Most of us, at one time or another, have attended a wake or visitation at a funeral home of a deceased friend or relative. As we look at the deceased person lying in their coffin, that body lies there stiff and unmoving. No matter what is going on in the parlor at the funeral home, even a loud noise, won’t cause them to open their eyes or turn their head. Any words we may say while standing over them will not cause any reaction to them. Though no one would likely do this, but if someone reached over and pinched them, they wouldn’t move. They are dead. In our Scripture today, the Apostle Paul instructs us that in some ways, Christians are dead, and need to be as unresponsive as that body of the loved one lying in their coffin. Let’s see what Paul means.
As our Scripture passage opens, Paul reminds us that if we are saved, we need to know and believe that our old sinful life is dead and buried (vs. 3). Jesus died as our substitute, and our identification with Him in His death gives us all the benefits for which He died. The type of baptism that Paul is talking about in this passage is not water baptism, but a metaphor meaning being totally immersed, devoted to, and consumed with something. By placing saving faith in the Lord Jesus Christ, we have been spiritually immersed into Jesus, united and identified with Him, specifically with Jesus’ death and resurrection.
We are buried with Jesus. All of our sins and transgressions were buried when they put Jesus in the tomb. Since we are united by faith with Jesus, His death and burial become ours (vs. 4). We are also united with Him in His resurrection. Jesus’ resurrection is our resurrection. We now have a new quality and character in our life. That should be a powerful motive to resist sin. We need to treat the desires and temptations of the old nature as if they were dead, just as dead as that corpse we see lying in the coffin at the funeral home. We should live our lives manifesting resurrection life, free from sin’s control.
When we became a Christian, the sinful nature that we have died. Our evil desires, our bondage to sin, our love of sin, died with Jesus (vs. 5-7). Our old self died with Jesus. However, some sinful aspects of our character did not go to the grave willingly. Even though it still tries to retain a foothold, our old, unsaved life no longer has control. We should not follow its old sinful ways. We are now united with Jesus in His resurrection, and have unbroken fellowship with God, and freedom from sin’s hold on us.

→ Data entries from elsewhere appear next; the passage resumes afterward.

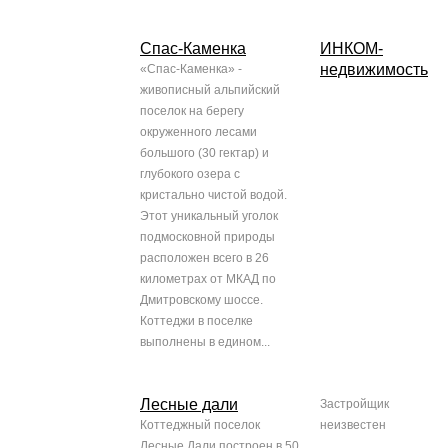
Спас-Каменка
ИНКОМ-
недвижимость
«Спас-Каменка» -
живописный альпийский
поселок на берегу
окруженного лесами
большого (30 гектар) и
глубокого озера с
кристально чистой водой.
Этот уникальный уголок
подмосковной природы
расположен всего в 26
километрах от МКАД по
Дмитровскому шоссе.
Коттеджи в поселке
выполнены в едином...
Лесные дали
Застройщик
Коттеджный поселок
неизвестен
Лесные Дали построен в 50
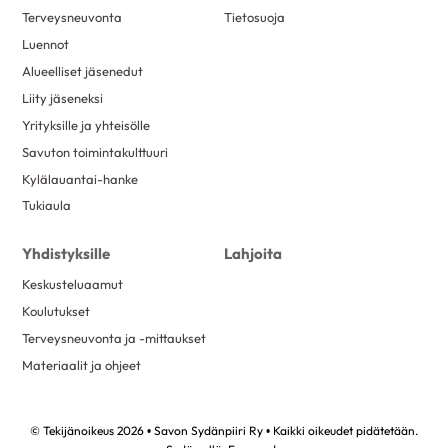
Terveysneuvonta
Tietosuoja
Luennot
Alueelliset jäsenedut
Liity jäseneksi
Yrityksille ja yhteisölle
Savuton toimintakulttuuri
Kylälauantai-hanke
Tukiaula
Yhdistyksille
Lahjoita
Keskusteluaamut
Koulutukset
Terveysneuvonta ja -mittaukset
Materiaalit ja ohjeet
© Tekijänoikeus 2026 • Savon Sydänpiiri Ry • Kaikki oikeudet pidätetään.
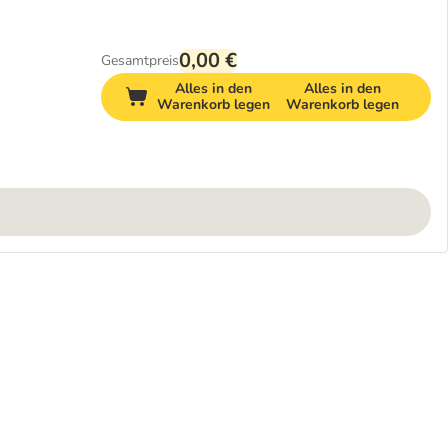
0,00 €
Gesamtpreis
Alles in den
Alles in den
Warenkorb legen
Warenkorb legen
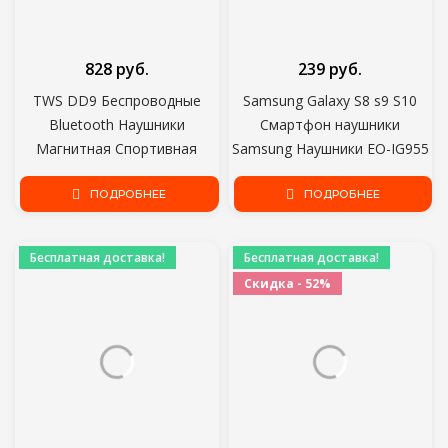
828 руб.
239 руб.
TWS DD9 Беспроводные
Samsung Galaxy S8 s9 S10
Bluetooth Наушники
Смартфон наушники
Магнитная Спортивная
Samsung Наушники EO-IG955
Беговая Гарнитура IPX5
3,5 мм В ухо с микрофоном
Водонепроницаемые
ПОДРОБНЕЕ
Провод Гарнитура для AKG
ПОДРОБНЕЕ
Спортивные наушники
Шумоподавляющие
Бесплатная доставка!
Бесплатная доставка!
Наушники
Скидка - 52%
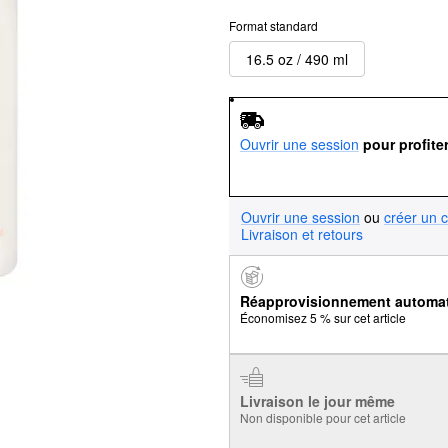
Format standard
16.5 oz / 490 ml
Ouvrir une session
pour profite
Ouvrir une session
ou
créer un 
Livraison et retours
Réapprovisionnement automa
Économisez 5 % sur cet article
Livraison le jour même
Non disponible pour cet article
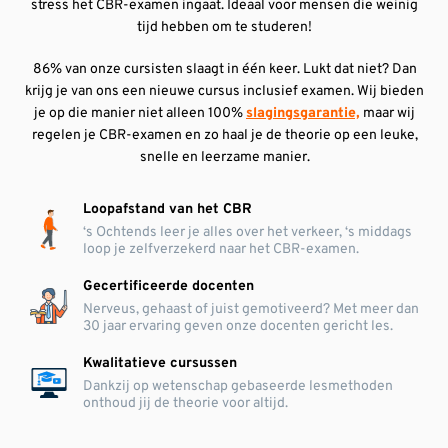
stress het CBR-examen ingaat. Ideaal voor mensen die weinig
tijd hebben om te studeren!
86% van onze cursisten slaagt in één keer. Lukt dat niet? Dan
krijg je van ons een nieuwe cursus inclusief examen. Wij bieden
je op die manier niet alleen 100%
slagingsgarantie,
maar wij
regelen je CBR-examen en zo haal je de theorie op een leuke,
snelle en leerzame manier.
Loopafstand van het CBR
‘s Ochtends leer je alles over het verkeer, ‘s middags
loop je zelfverzekerd naar het CBR-examen.
Gecertificeerde docenten
Nerveus, gehaast of juist gemotiveerd? Met meer dan
30 jaar ervaring geven onze docenten gericht les.
Kwalitatieve cursussen
Dankzij op wetenschap gebaseerde lesmethoden
onthoud jij de theorie voor altijd.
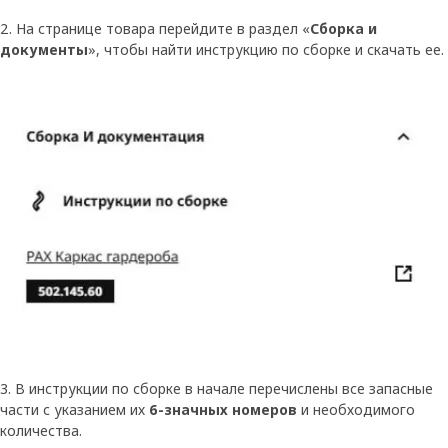
2. На странице товара перейдите в раздел «
Сборка и
документы
», чтобы найти инструкцию по сборке и скачать ее.
3. В инструкции по сборке в начале перечислены все запасные
части с указанием их
6-значных номеров
и необходимого
количества.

Knowing this truth revealed in Scripture, we should never say, when some sinful habit or character flaw rears its ugly head, “Well, that’s just the way I am.” That is the way you were. That person died with Christ. We are now a new creation (II Corinthians 5:17). We now need to allow Jesus to complete His work in us. The power of the sin nature is ineffective in us. It no longer rules within our hearts and lives. We now need to serve Jesus, not the old master of sin.
When Jesus died, He met the legal demands of sin’s penalty. And He forever broke the power of sin over those who belong to Him. Before we were saved we were slaves to our sinful nature. Now, though, we can choose to live for Jesus. For some this may be hard to comprehend or to accept in practice in their life. However we now need to embrace by faith what God has revealed to be true.
When sin comes knocking at the door of your life, you need to answer by saying, “No, I can’t do it. I’m busy being dead!” You are a dead person, so act like it!